[Saved entries]

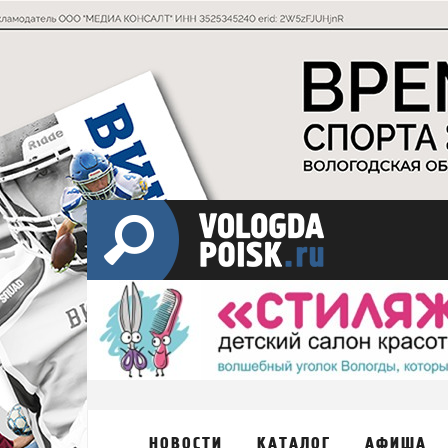
НОВОСТИ
КАТАЛОГ
АФИША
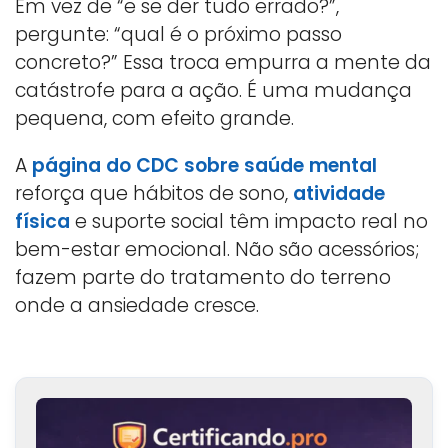
Em vez de “e se der tudo errado?”,
pergunte: “qual é o próximo passo
concreto?” Essa troca empurra a mente da
catástrofe para a ação. É uma mudança
pequena, com efeito grande.
A
página do CDC sobre saúde mental
reforça que hábitos de sono,
atividade
física
e suporte social têm impacto real no
bem-estar emocional. Não são acessórios;
fazem parte do tratamento do terreno
onde a ansiedade cresce.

What to work on: Find "e suporte social têm impacto real no" in the data above, then repeat that line and all lines after it exactly, ending with the final line.

Completed task:
e suporte social têm impacto real no
bem-estar emocional. Não são acessórios;
fazem parte do tratamento do terreno
onde a ansiedade cresce.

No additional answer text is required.